Mácula
«Me siento como un kamikaze en una guerra perdida de antemano», decías. Entonces yo no sabía qué responder y apretaba un poco más los nudos buscando el punto de equilibrio en el que un mínimo roce hiciera surgir la sangre. Llevábamos varias sesiones en aquel juego de dominación. Llamarle juego quizás resultase arriesgado, pero no encuentro una denominación mejor para designar una relación biunívoca en la que no hay un guía, un iniciador, alguien que va marcando el camino, sino que el camino va surgiendo irregular como resultado de la propia relación, en este caso se podría decir trófica, en el flujo de ideas y de acciones. Una aproximación intelectual al placer o un abismo abierto a nuestros pies, después de años de tedio y de negación del cansancio que toda relación prolongada en el tiempo propicia.

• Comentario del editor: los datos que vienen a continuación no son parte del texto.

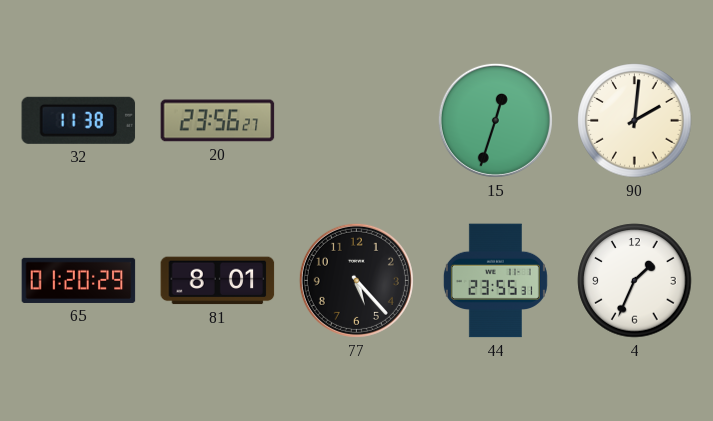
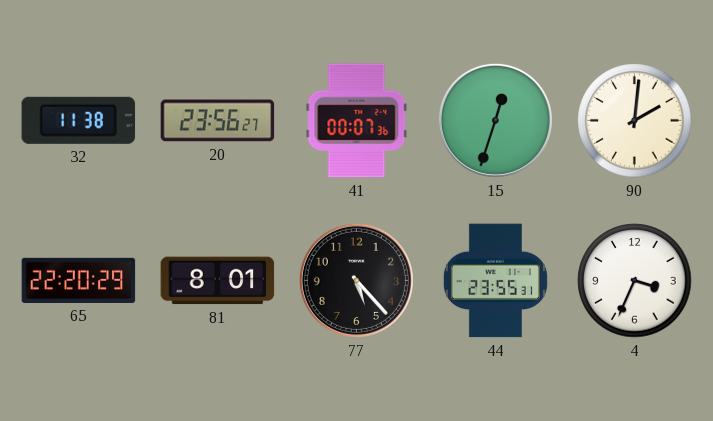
41: none -> 00:07
65: 01:20 -> 22:20
4: 1:34 -> 3:34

Cadenas, esposas, máscaras… toda una pléyade de instrumentos en cuero, en metal, en madera forrada de caucho. Y para usar todo eso, tus garras, mis garras, pues, prodigio de la técnica exploratoria, ni tú ni yo teníamos exclusividad de rol, o sea que infringíamos o recibíamos las puniciones con la alternancia propia de los iniciados, de aquellos que todavía no han definido con precisión la arquitectura de la relación sentimental, el punto de equilibrio, la dinámica de flujos y sensaciones. Quizás el equilibrio se construía precisamente ahí, en la alternancia, en los vaivenes, en las ondas de placer experimentado con intermitencia, trufado de dolor, de terror, también de miedo. Sí, también de miedo.

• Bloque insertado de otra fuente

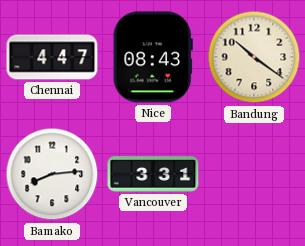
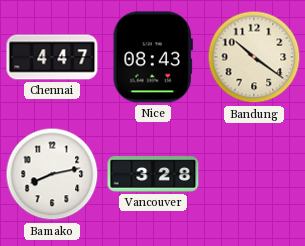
Bamako: 8:14 -> 8:13
Vancouver: 3:31 -> 3:28
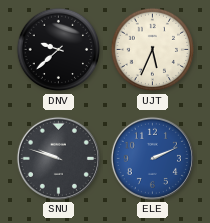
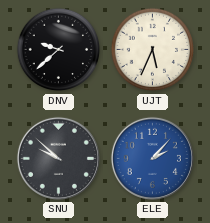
SNU: 9:48 -> 9:52
ELE: 2:11 -> 2:07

Ya hablé de flujos y alternancias, pero no se entienda esto como una especie de improvisación sin normas, como una entropía total, en la que ningún camino está ni tan siquiera intuido. Por mencionar solo una regla acordada entre nosotros, habíamos definido «la cláusula de las estaciones». Para ello habíamos dividido el año en seis estaciones, pues las cuatro clásicas no estaban ya tan marcadas como otrora, tal vez por culpa del cambio climático. La estación fría comenzaba a finales de octubre y llegaba hasta la segunda quincena de febrero. Se abría entonces un período preprimaveral, pues en estas latitudes los árboles y las flores tan solo despertaban de su letargo durante la segunda mitad de abril. La primavera propiamente dicha llegaba a finales de mayo, con grandes alternancias de frío, lluvia y viento intercaladas con jornadas de un calor sofocante bajo un cielo plúmbeo. La estación caliente solía adoptar un patrón subtropical, de modo que uno se asfixiaba durante el día y al atardecer descargaba con puntualidad de reloj suizo una tormenta épica. No solía extenderse más allá de finales de julio, aunque en algunos años podía llegar hasta la fiesta de San Roque. Después llegaba el verano de transición, donde las temperaturas raramente bajaban de dieciséis grados ni subían de veinticuatro, con una alternancia típica de las ondas de marea, que se extendía desde finales de julio hasta finales de octubre, en donde recomenzaba el ciclo de las estaciones. Lo refiero aquí pues esta división en estaciones sigue lo que nosotros, para entendernos habíamos definido como «los ciclos de las puniciones».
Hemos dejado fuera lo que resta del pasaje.